Well, another exception was one firm which vanished as described before, but whose Taiwanese owners managed to steal the assets out of the locked-up Chinese factory and ever so kindly offered it to us, so we could buy it, having already paid for it some years earlier

The magnitude of the “crookedness” out there is beyond description and beyond comprehension of anyone reasonable.

In addition, you get incompetence and done with a totally straight face. One company’s email got hacked so we got a fake email with “new bank details”. So our payment went missing. The most popular fraud today and very hard to guard against. They just told us to f-off and if we want the goods we have to pay them again. We had no choice (due to timing) so we paid them the USD 2000 again, and of course never used them again. They keep emailing, asking why we don’t buy. They totally just don’t get it.

One funny thing: one of the firms which vanished sent us a pack of NHS-style masks, at the start of the virus crisis. I thought: “how nice of them”. They were selling for huge money back then. Well, they were 100% defective. All the elastic bands came off I’ve been gluing them back on with epoxy, and I am still getting through them.
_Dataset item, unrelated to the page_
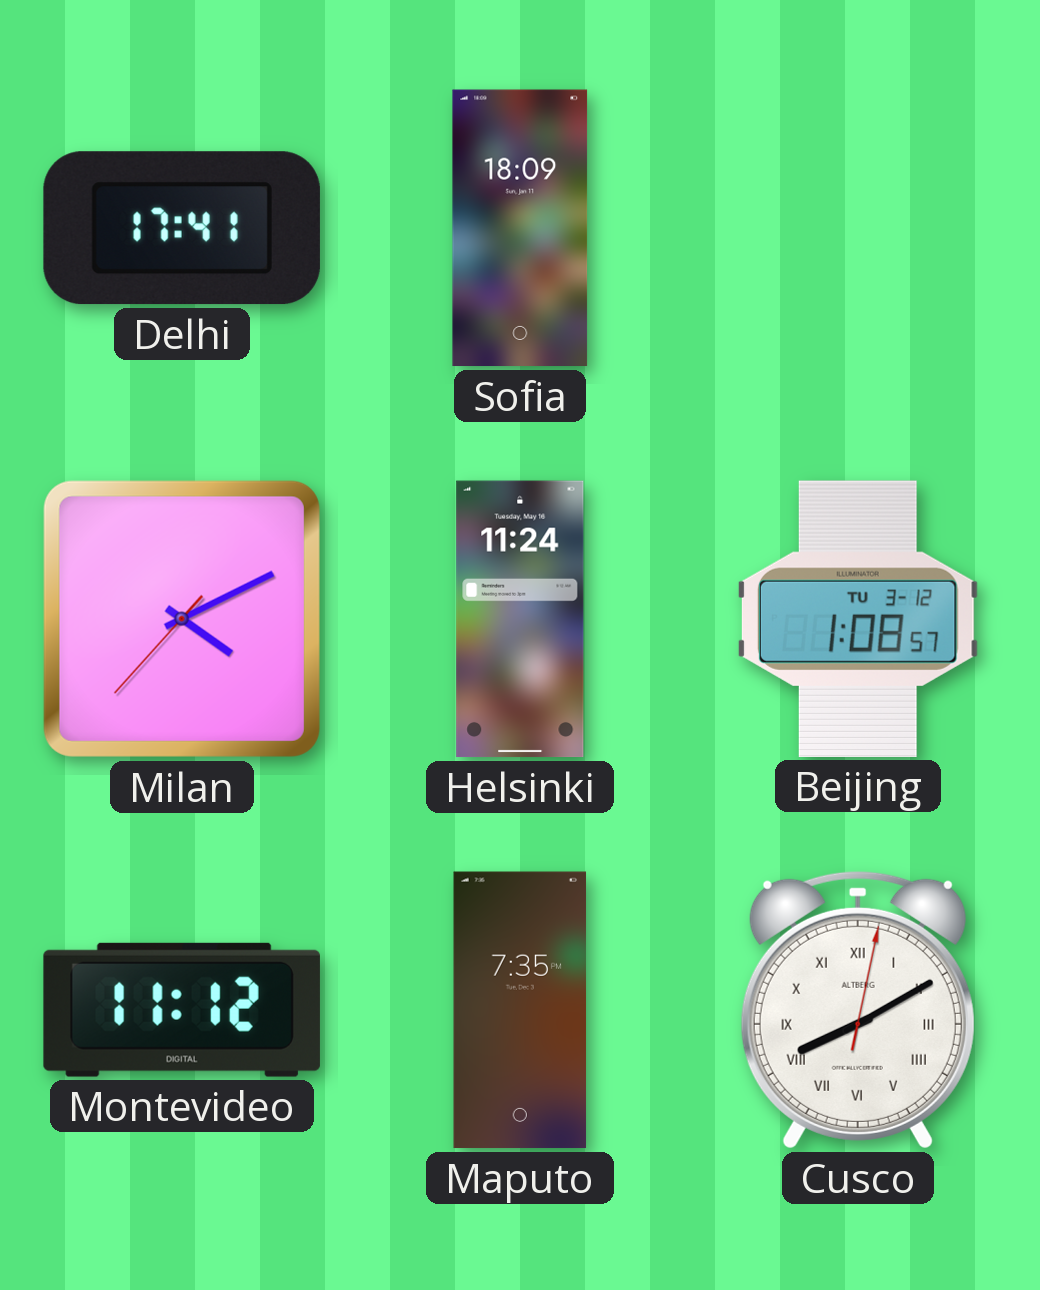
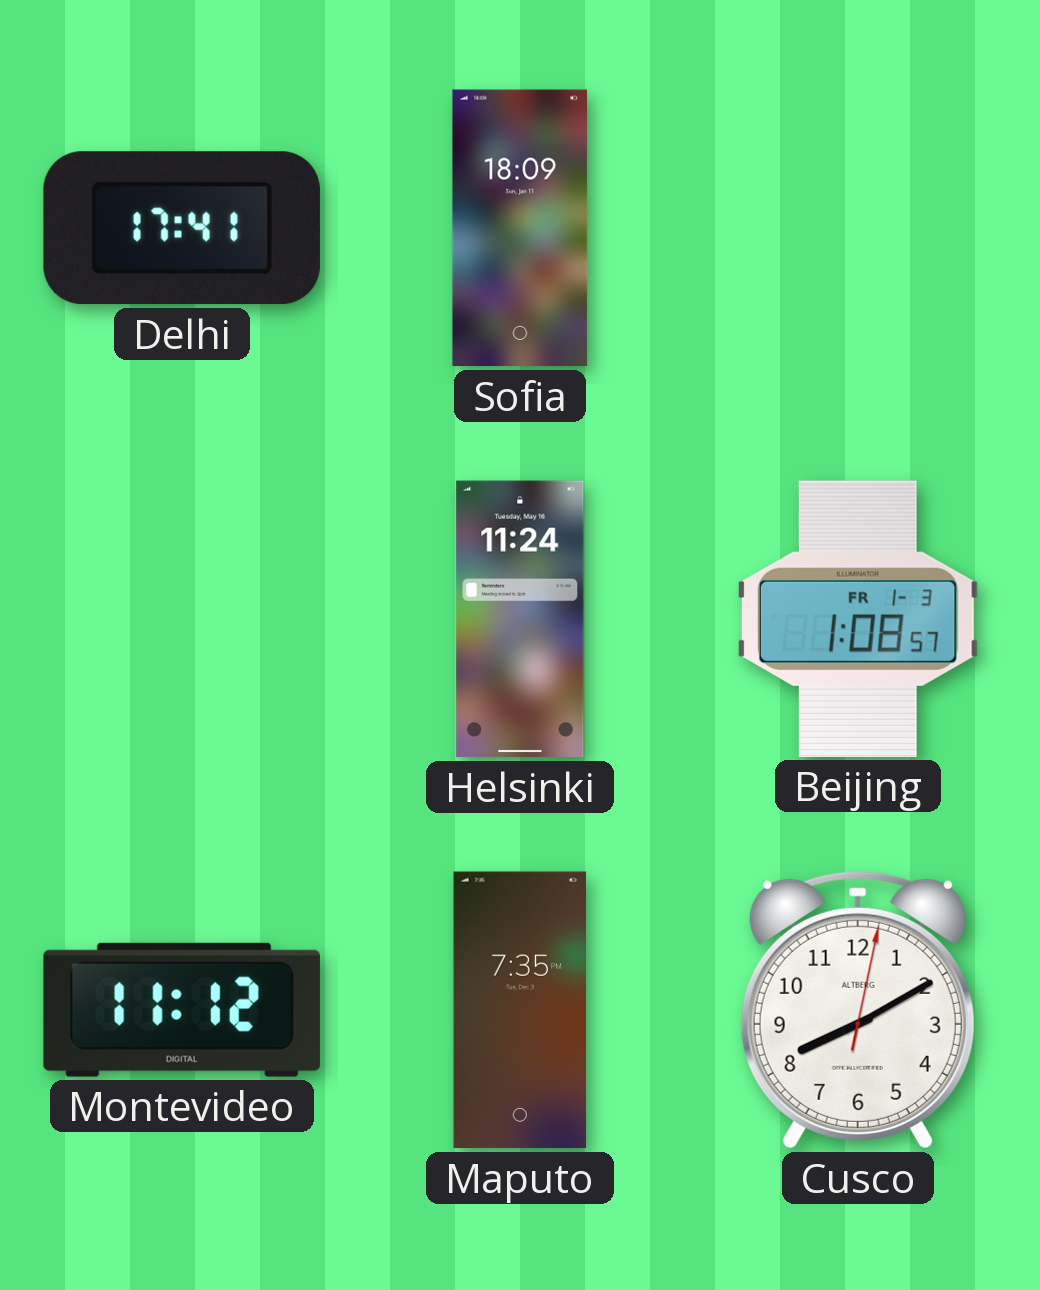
Milan: 4:10 -> none
Beijing date: TU 3-12 -> FR 1-3
Cusco numerals: Roman -> Arabic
China was very different 20-30 years ago. But the culture has changed dramatically. Of course there are still lots of decent ordinary hard working people out there, but I would put the % at no more 30% of companies run straight, chosen randomly.

This is getting well off topic, but it impinges on the whole purchasing culture we have in the West, where so much stuff runs right on the edge. The petrol panic has the effect it has because of that.

Racist? An emotive term. Of course the comment is not racist. It’s a comment on a bent corporate culture.

Now if I were to start treating the UK like a banana republic on this forum, you wouldn’t take offense?

Plenty already doing that I’ve just had a DHL parcel stuck in Customs in The Netherlands, for no reason at all. They just appear to sit on every letter or package from the UK right now, for a week. Just for fun. They don’t do it with US packages, etc. Just UK ones. Normally DHL speed things up but this time could do nothing.

UK HMRC is badly organised and they’ve had loads of people “working from home” i.e. doing nothing. I have a very low opinion of HMRC and their dodgy practices, but they aren’t going to “steal” money from you.